Again, this is a team that makes Alabama look like the Jets, that had lost two Olympic contests in 13 years. Even knockout artists have to show up and knock somebody out. Spain also beat Hungary that day, ending the possibility of a rematch in the championship game with the team that had edged the U.S. in pool play. Musselman said the U.S. players would probably “celebrate for one meal,” then turn their collective attention to the only game that mattered.
That contest, for the gold medal, unfolded in typical fashion for the U.S. juggernaut. That is to say it was a bloodbath. Williams scored 27 seconds in. The Americans led 4-1 after the first quarter and 7-4 at the half, then dominated the final two periods, allowing only one goal and ballooning their advantage. Ultimately, the scoreboard read: 14-5. But it felt like 1,000,000-5. It was that lopsided, over that early. With five minutes left in the fourth quarter, television cameras showed one of Spain’s players crying on the bench.
As the final seconds ticked away, a three-peat assured, the U.S. players did not celebrate. For a brief minute, it seemed like they found the whole routine—show up, dominate, add new medal to already-heavy collections—very, well, routine. But that minute was misleading. When the horn sounded, they leapt up, clapped, jumped up and down. Of course it wasn’t easy. Never had been. Probably never will be.

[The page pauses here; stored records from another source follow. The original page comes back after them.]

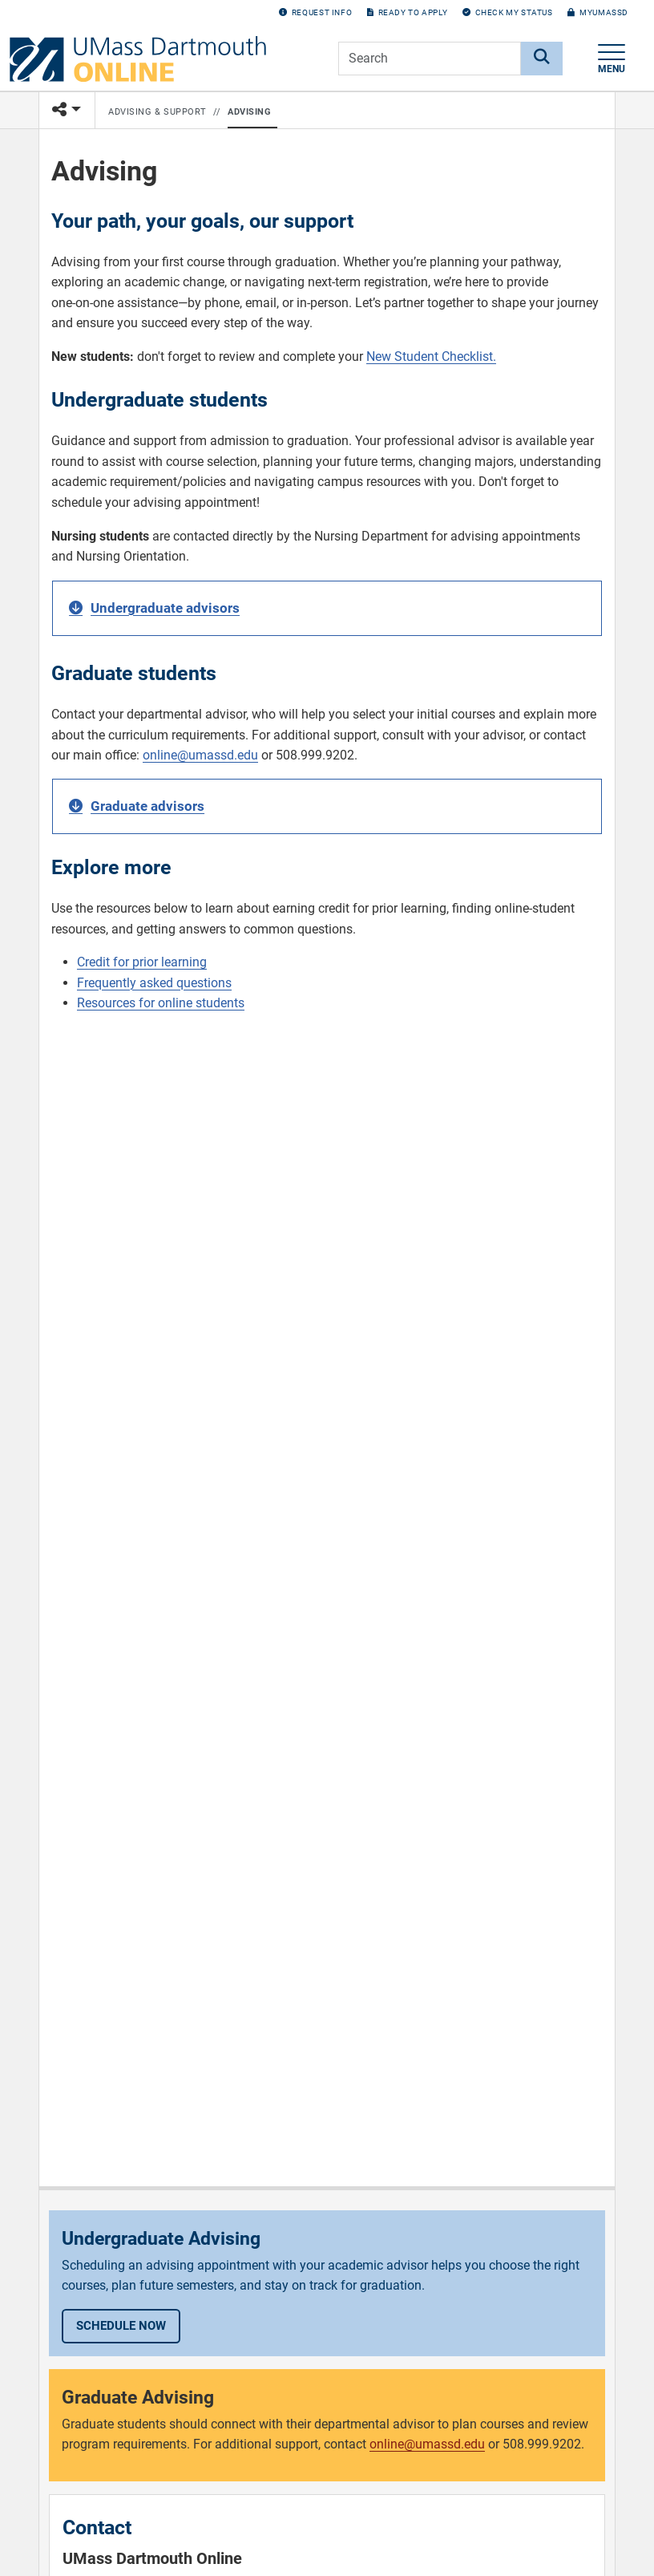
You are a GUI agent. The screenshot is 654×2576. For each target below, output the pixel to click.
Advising (249, 112)
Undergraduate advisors (165, 608)
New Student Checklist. (431, 356)
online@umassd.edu (200, 755)
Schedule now (121, 2326)
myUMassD (597, 12)
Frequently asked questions (154, 982)
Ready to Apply (407, 12)
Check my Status (507, 12)
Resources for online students (160, 1003)
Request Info (315, 12)
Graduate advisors (147, 806)
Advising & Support (157, 112)
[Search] (542, 58)
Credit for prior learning (142, 962)
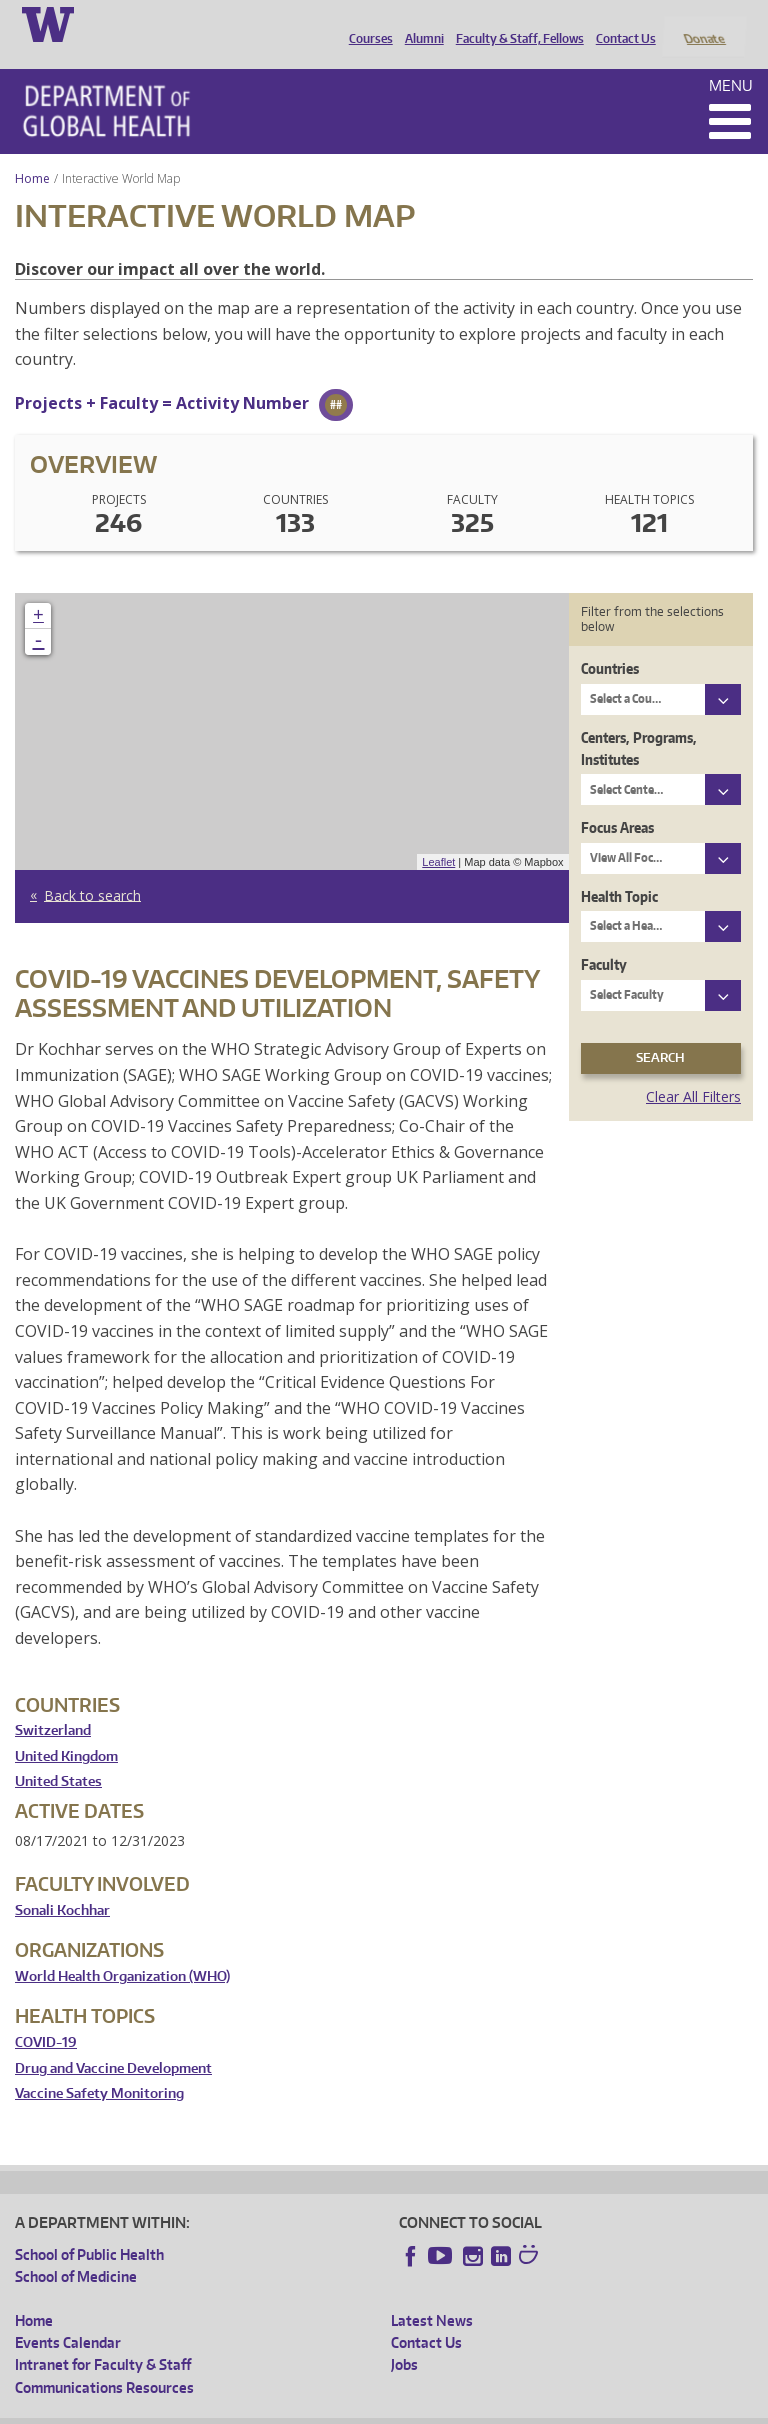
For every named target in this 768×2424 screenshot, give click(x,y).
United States (58, 1755)
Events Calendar (68, 2315)
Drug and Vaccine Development (113, 2041)
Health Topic (619, 869)
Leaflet (438, 835)
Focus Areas (617, 801)
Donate (703, 23)
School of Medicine (76, 2250)
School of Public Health (89, 2227)
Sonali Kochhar (62, 1883)
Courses (366, 23)
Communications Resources (104, 2360)
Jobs (404, 2338)
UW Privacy (280, 2408)
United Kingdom (66, 1729)
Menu (731, 58)
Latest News (432, 2293)
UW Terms (361, 2408)
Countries (610, 642)
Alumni (419, 23)
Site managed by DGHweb (480, 2408)
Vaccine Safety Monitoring (99, 2067)
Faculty (604, 938)
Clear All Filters (693, 1069)
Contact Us (621, 23)
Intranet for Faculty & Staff (103, 2338)
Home (32, 151)
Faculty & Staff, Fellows (515, 23)
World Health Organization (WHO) (122, 1949)
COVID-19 (46, 2015)
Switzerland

Benson, the alum, watched from afar. She knew this wasn’t like the U.S. basketball teams, which got together near the Olympics, went out and dominated based on superior talent. The U.S. women had that but not only that. Their team worked day after day, for years, doing the same thing to achieve the same result. “They have a standard of how they play,” Benson said, “and they just keep meeting it.”
Several team members jumped in the pool, swimming to their teammates for the water polo equivalent of a celebratory dog pile. Several others motioned for Krikorian to remove his cell phone from his pocket. Then they tossed him in the pool, fully clothed, still wearing shoes, a superior version of a Gatorade bath, with electrolytes replaced by chlorine.
A reporter asked him later: Is this getting old yet? “No,” Krikorian answered. “It’s getting more tiring; I’ll tell you that.” He made a joke about his age playing a factor in the fatigue. “It never gets old, though,” he added.
Of course it meant something. In fact, it meant everything. Always does. Probably always will.